Indian players have adopted an all-rounder approach by focusing on types of available biologics ranging from monoclonal antibodies to Streptokinase. Participation of the Indian industry in regulated markets [U.S. & Europe] is witnessing a steady rise. European markets are relatively more encouraging; with some biosimilars such as Intas Pharmaceuticals’ Pelgraz (pegfilgrastim) and Accofil (filgrastim) who have already secured EMA approval. The U.S. market is comparatively difficult to penetrate but Indian made biosimilars have already seen the light of day in U.S. 
Biocon became the first Indian pharmaceutical to have a biosimilar approved by the USFDA. It partnered with Mylan to co-develop Ogivri, which is a biosimilar for Roche’s drug Trastuzumab – marketed as Herceptin and used in treating certain breast and stomach cancers. This approval by the FDA puts India on the global map of biosimilars and will serve as a precedent for various Indian pharmaceuticals to enter highly regulated markets.
Fig. 6: Indian Players in the Biosimilar Market with number of Biosimilars 
The thrust of the Indian biosimilars market is likely to continue with the various biosimilars still in the pipeline. As per our estimates, around 20 biosimilars are to be approved in India in the upcoming next-wave of biosimilars. If you’re interested in knowing the upcoming Indian Biosimilar Market Trend, then download our report here.

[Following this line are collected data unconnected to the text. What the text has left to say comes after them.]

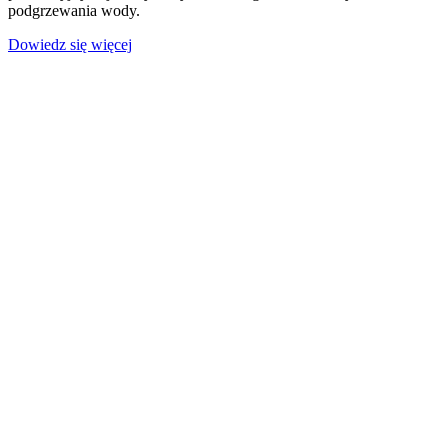
podgrzewania wody.
Dowiedz się więcej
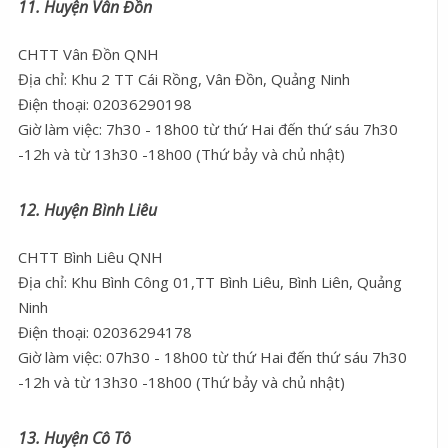
11. Huyện Vân Đồn
CHTT Vân Đồn QNH
Địa chỉ: Khu 2 TT Cái Rồng, Vân Đồn, Quảng Ninh
Điện thoại: 02036290198
Giờ làm việc: 7h30 - 18h00 từ thứ Hai đến thứ sáu 7h30
-12h và từ 13h30 -18h00 (Thứ bảy và chủ nhật)
12. Huyện Bình Liêu
CHTT Bình Liêu QNH
Địa chỉ: Khu Bình Công 01,TT Bình Liêu, Bình Liên, Quảng
Ninh
Điện thoại: 02036294178
Giờ làm việc: 07h30 - 18h00 từ thứ Hai đến thứ sáu 7h30
-12h và từ 13h30 -18h00 (Thứ bảy và chủ nhật)
13. Huyện Cô Tô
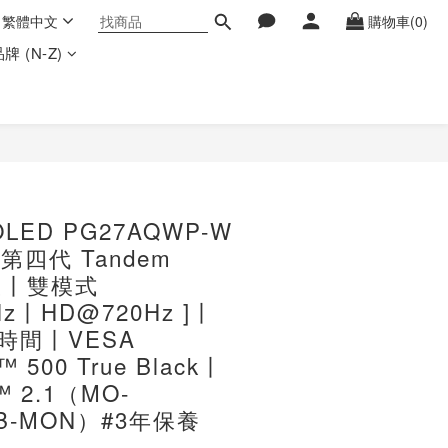
繁體中文
購物車(0)
牌 (N-Z)
 OLED PG27AQWP-W
第四代 Tandem
板丨雙模式
Hz丨HD@720Hz ]丨
應時間丨VESA
™ 500 True Black丨
t™ 2.1（MO-
LB-MON）#3年保養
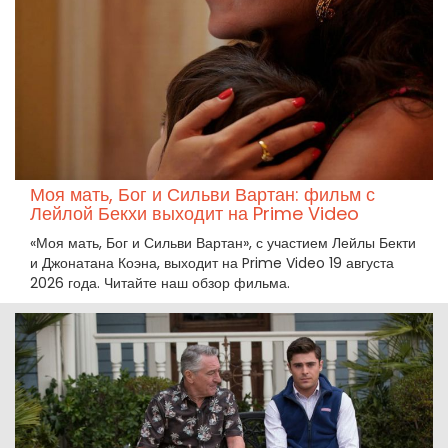
Моя мать, Бог и Сильви Вартан: фильм с
Лейлой Бекхи выходит на Prime Video
«Моя мать, Бог и Сильви Вартан», с участием Лейлы Бекти
и Джонатана Коэна, выходит на Prime Video 19 августа
2026 года. Читайте наш обзор фильма.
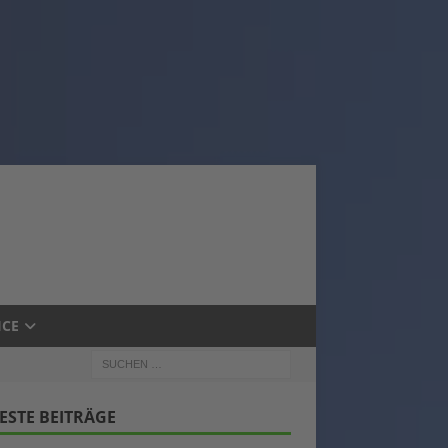
ICE
ESTE BEITRÄGE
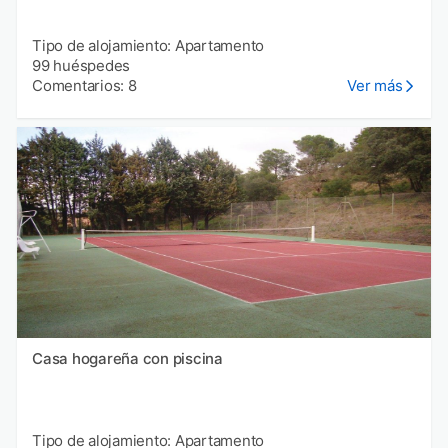
Tipo de alojamiento: Apartamento
99 huéspedes
Comentarios: 8
Ver más
Casa hogareña con piscina
Tipo de alojamiento: Apartamento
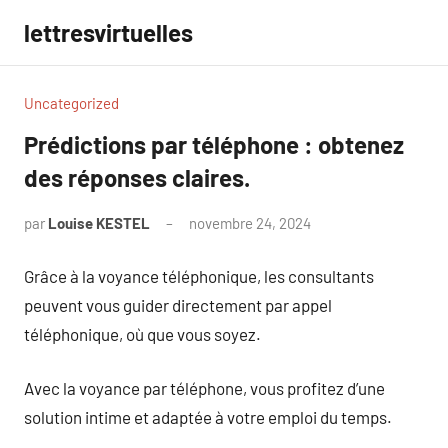
Aller
lettresvirtuelles
au
contenu
Uncategorized
Prédictions par téléphone : obtenez
des réponses claires.
par
Louise KESTEL
novembre 24, 2024
Aucun
commentaire
Grâce à la voyance téléphonique, les consultants
peuvent vous guider directement par appel
téléphonique, où que vous soyez.
Avec la voyance par téléphone, vous profitez d’une
solution intime et adaptée à votre emploi du temps.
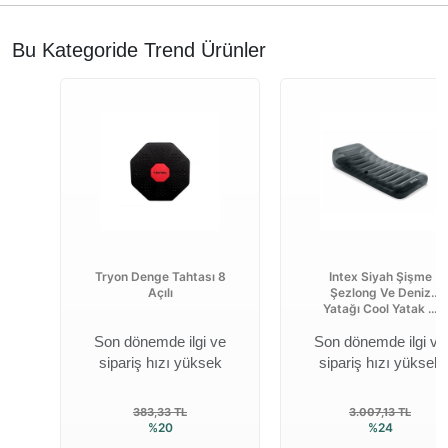
Bu Kategoride Trend Ürünler
Tryon Denge Tahtası 8
Intex Siyah Şişme
Açılı
Şezlong Ve Deniz
Yatağı Cool Yatak ...
Son dönemde ilgi ve
Son dönemde ilgi ve
sipariş hızı yüksek
sipariş hızı yüksek
383,33 TL
3.007,13 TL
%20
%24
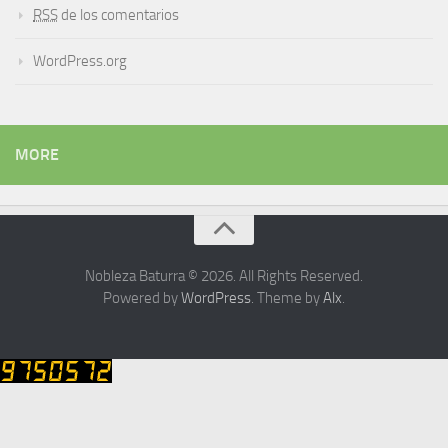
RSS
de los comentarios
WordPress.org
MORE
Nobleza Baturra © 2026. All Rights Reserved.
Powered by
WordPress
. Theme by
Alx
.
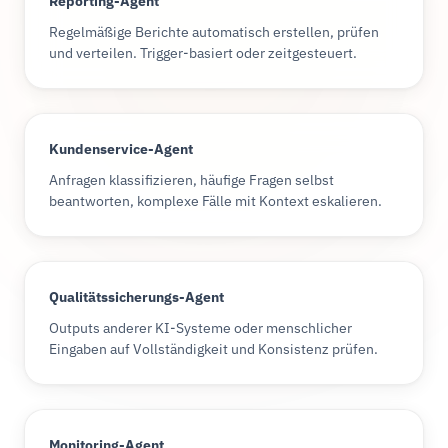
Reporting-Agent
Regelmäßige Berichte automatisch erstellen, prüfen
und verteilen. Trigger-basiert oder zeitgesteuert.
Kundenservice-Agent
Anfragen klassifizieren, häufige Fragen selbst
beantworten, komplexe Fälle mit Kontext eskalieren.
Qualitätssicherungs-Agent
Outputs anderer KI-Systeme oder menschlicher
Eingaben auf Vollständigkeit und Konsistenz prüfen.
Monitoring-Agent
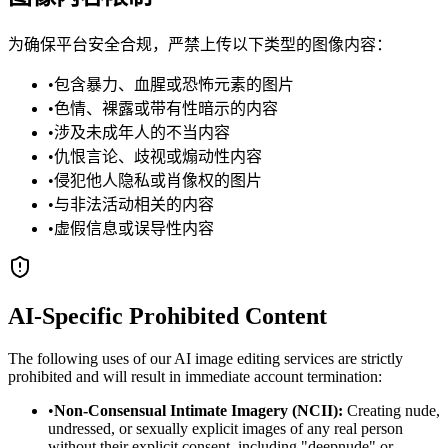
为确保平台安全合规，严禁上传以下类型的图像内容：
•
包含暴力、血腥或恐怖元素的图片
•
色情、裸露或带有性暗示的内容
•
涉及未成年人的不当内容
•
仇恨言论、歧视或煽动性内容
•
侵犯他人隐私或肖像权的图片
•
与非法活动相关的内容
•
虚假信息或误导性内容
AI-Specific Prohibited Content
The following uses of our AI image editing services are strictly
prohibited and will result in immediate account termination:
•
Non-Consensual Intimate Imagery (NCII):
Creating nude,
undressed, or sexually explicit images of any real person
without their explicit consent, including "deepnude" or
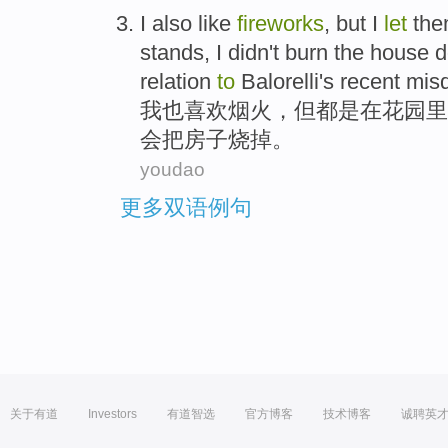
I
also
like
fireworks
,
but
I
let
th
stands, I
didn't
burn the
house
d
relation
to
Balorelli's recent
mis
我
也
喜欢
烟火
，
但
都是
在
花园里
会
把
房子
烧掉
。
youdao
更多双语例句
关于有道
Investors
有道智选
官方博客
技术博客
诚聘英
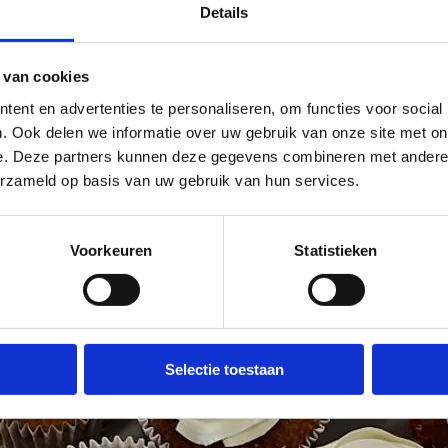
twikkeling van Multimovepaden in Vlaanderen
Details
 van cookies
ent en advertenties te personaliseren, om functies voor social
. Ook delen we informatie over uw gebruik van onze site met on
e. Deze partners kunnen deze gegevens combineren met andere i
erzameld op basis van uw gebruik van hun services.
Voorkeuren
Statistieken
Selectie toestaan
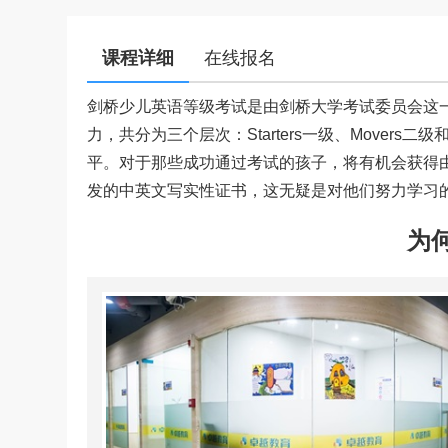
课程详细
在线报名
剑桥少儿英语等级考试是由剑桥大学考试委员会这一
力，共分为三个层次：Starters一级、Mover
平。对于那些成功通过考试的孩子，将有机会获得
发的中英文写实性证书，这无疑是对他们努力学习的
为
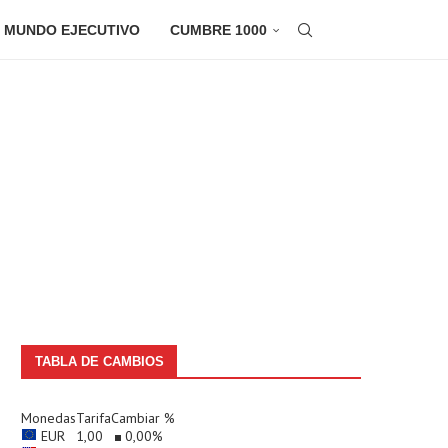
 MUNDO EJECUTIVO
CUMBRE 1000
TABLA DE CAMBIOS
Monedas
Tarifa
Cambiar %
EUR
1,00
0,00
%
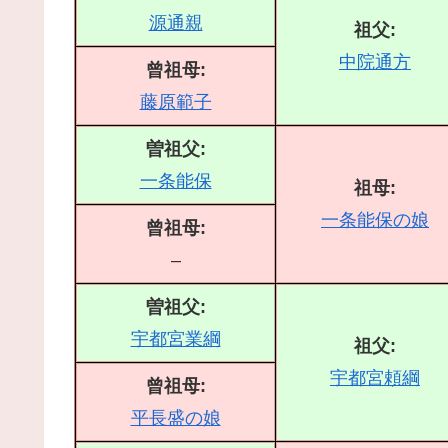
源通親
祖父:
中院通方
曾祖母:
藤原範子
曽祖父:
一条能保
祖母:
一条能保の娘
曾祖母:
–
曽祖父:
宇都宮業綱
祖父:
宇都宮頼綱
曾祖母:
平長盛の娘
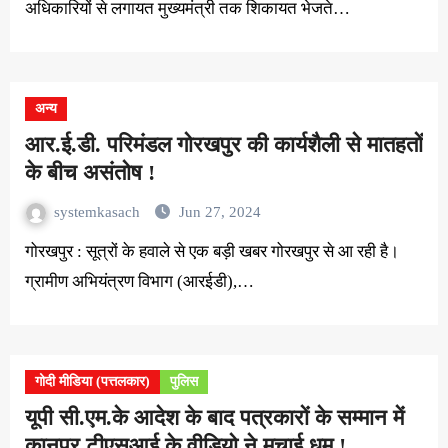
अधिकारियों से लगायत मुख्यमंत्री तक शिकायत भेजते…
अन्य
आर.ई.डी. परिमंडल गोरखपुर की कार्यशैली से मातहतों
के बीच असंतोष !
systemkasach
Jun 27, 2024
गोरखपुर : सूत्रों के हवाले से एक बड़ी खबर गोरखपुर से आ रही है।
ग्रामीण अभियंत्रण विभाग (आरईडी),…
गोदी मीडिया (पत्तलकार)
पुलिस
यूपी सी.एम.के आदेश के बाद पत्रकारों के सम्मान में
कानपुर टीएसआई के वीडियो ने मचाई धूम !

In terms of regulation, the market for biologics and biosimilars falls into three broad clusters: the regulated markets (US, Europe, Japan and Canada); the semi-regulated markets (dominated by China and India) and the unregulated markets. The unmet need for cost–effective alternatives to biologics manifest the growing demand for biosimilars and will be the driving factor for the expansion of the market in the regulated and the semi-regulated markets. However, there remains a colossal gap between the number of approved biosimilars between the regulated and semi-regulated markets, with China and India having over 50 approved biologics and US having none. Among the regulated markets, Europe has been way ahead of others despite having similar regulatory requirement in US.
The surge of the biosimilars in the semi-regulated markets can be owed to biosimilars- conducive yet streamlined regulations and increasing market acceptance. For example, the Indian government offers subsidies to Indian biosimilar manufacturers and funding companies that enter into public-private partnerships. Such steps secure the availability of affordable biosimilars both in domestic and export markets; and ensure that the Indian biosimilar landscape remains competitive.
Looking five to ten years down the road, India seems to be on a route to market expansion. The ability to expand beyond the domestic markets however will be contingent on the strategies adopted by the developers. Unlike in India, where price is the deciding factor for the success of a biologic/biosimilar; the prominent factors in the western markets include quality, clinical data and safety. Prescribers in the western markets have limited faith in the products manufactured by developers of the semi-regulated markets.  Thus, forming strategic partnerships with multi-national manufacturers that elevate the manufacturers’ profile – a tactic that the Indian companies could consider adopting if they wish to enter the international markets.